The Wishbones. Tom Perrotta
“Right in the middle of'Like a Virgin.’ I'm not sure if it was a stroke or coronary or what.”
“God, Dave. That must have been awful. Why didn't you tell me?
“I don't know. I guess I didn't want to spoil the mood.”
“That was sweet of you.” She sounded vaguely perplexed.
Dave didn't answer. He just sat there, staring at the nutritional information on the side panel of a box of Cheerios, marveling at his own cowardice.
“I love you,” she said.
“Yeah.” He massaged an eyelid with two fingers. “Same here.”

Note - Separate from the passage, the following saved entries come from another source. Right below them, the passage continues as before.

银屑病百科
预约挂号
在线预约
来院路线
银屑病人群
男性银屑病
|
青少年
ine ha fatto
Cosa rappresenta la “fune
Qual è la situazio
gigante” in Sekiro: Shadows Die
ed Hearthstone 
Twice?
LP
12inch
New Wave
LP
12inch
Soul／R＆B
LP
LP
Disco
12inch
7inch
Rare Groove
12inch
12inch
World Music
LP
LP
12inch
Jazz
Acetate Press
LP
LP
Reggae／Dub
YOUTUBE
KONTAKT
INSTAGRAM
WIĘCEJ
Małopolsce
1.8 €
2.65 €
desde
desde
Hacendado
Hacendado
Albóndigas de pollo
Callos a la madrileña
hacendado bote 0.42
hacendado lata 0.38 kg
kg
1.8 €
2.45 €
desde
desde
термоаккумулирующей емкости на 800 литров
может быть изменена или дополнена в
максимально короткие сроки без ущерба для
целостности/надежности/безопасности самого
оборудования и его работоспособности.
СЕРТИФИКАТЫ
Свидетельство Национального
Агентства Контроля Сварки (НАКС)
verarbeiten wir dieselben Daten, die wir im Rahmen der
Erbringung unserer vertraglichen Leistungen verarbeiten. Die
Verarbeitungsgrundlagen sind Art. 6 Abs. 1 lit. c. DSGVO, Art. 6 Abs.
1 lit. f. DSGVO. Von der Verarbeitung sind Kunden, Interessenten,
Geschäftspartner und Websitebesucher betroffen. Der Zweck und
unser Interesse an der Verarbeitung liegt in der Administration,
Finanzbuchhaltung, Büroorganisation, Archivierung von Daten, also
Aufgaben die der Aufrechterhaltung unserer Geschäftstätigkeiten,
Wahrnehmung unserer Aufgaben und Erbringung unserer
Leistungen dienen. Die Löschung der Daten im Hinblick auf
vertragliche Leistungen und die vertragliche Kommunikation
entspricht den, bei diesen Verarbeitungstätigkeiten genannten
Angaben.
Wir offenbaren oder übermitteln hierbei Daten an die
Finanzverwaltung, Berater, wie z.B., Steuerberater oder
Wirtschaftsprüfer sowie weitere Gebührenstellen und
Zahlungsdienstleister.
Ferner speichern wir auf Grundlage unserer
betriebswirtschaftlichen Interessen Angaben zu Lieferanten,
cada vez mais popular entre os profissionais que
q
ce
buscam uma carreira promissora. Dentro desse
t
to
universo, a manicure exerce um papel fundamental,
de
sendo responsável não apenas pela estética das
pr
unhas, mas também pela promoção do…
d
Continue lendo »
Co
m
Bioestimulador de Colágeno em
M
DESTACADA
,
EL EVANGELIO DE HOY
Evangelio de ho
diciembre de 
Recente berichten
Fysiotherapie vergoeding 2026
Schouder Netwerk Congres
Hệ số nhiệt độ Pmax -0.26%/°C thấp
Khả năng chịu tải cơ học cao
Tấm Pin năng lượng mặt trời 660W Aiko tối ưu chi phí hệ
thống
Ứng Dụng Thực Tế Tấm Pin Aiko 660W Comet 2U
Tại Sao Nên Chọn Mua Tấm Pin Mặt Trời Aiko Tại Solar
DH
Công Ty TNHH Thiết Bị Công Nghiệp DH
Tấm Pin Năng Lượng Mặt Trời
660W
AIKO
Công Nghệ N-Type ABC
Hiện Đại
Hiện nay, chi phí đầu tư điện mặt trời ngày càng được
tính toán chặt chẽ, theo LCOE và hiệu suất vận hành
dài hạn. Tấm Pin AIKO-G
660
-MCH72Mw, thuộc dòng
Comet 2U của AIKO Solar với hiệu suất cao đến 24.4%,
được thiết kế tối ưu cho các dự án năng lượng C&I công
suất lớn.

“Oh, by the way,” she said. “You're invited for supper tonight. My parents want to celebrate.”
He forced himself not to groan. “What time?”
“Seven?”
“Okay.”
“There's so much planning to do,” she said happily. “I'm overwhelmed just thinking about it.”
“Yeah, me too.”
“By the way,” she added, “what do you think of September?”
Dave had two courier runs that afternoon—a quick in-and-out to Wall Street, followed by a trip to Morristown to drop off some X rays at a doctor's office. He liked driving for a living, especially since it meant he got paid for time spent listening to tunes on his car stereo. There was no better way to experience music, cranking the volume as high as it could go in an enclosed space, singing at the top of his lungs as he zigzagged like a stuntman through slow-moving traffic on the Pulaski Skyway. He could never understand how people managed to survive entire days cooped up in an office, with nothing to listen to but ringing phones and hushed voices. Even worse, a few of the places he visited had piped-in Muzak, the sound track of living death. Just thinking about it gave him the willies.
Another cool thing about his job was that it brought him into the city two or three times a week. Manhattan was always a jolt of crazy energy, a reminder that life wasn't meant to be safe or easy, the way it was in the suburbs. Dave even appreciated the stuff that gave most drivers headaches—the insane cabbies and squeegee men, the pedestrians who swarmed around his car at red lights like ants around a piece of candy, the whistle-tooting bike messengers and Rollerbladers who zipped past his windshield in suicidal blurs. Just making it in and out of this mess in one piece qualified as a triumph, an achievement he could carry around for the rest of the day.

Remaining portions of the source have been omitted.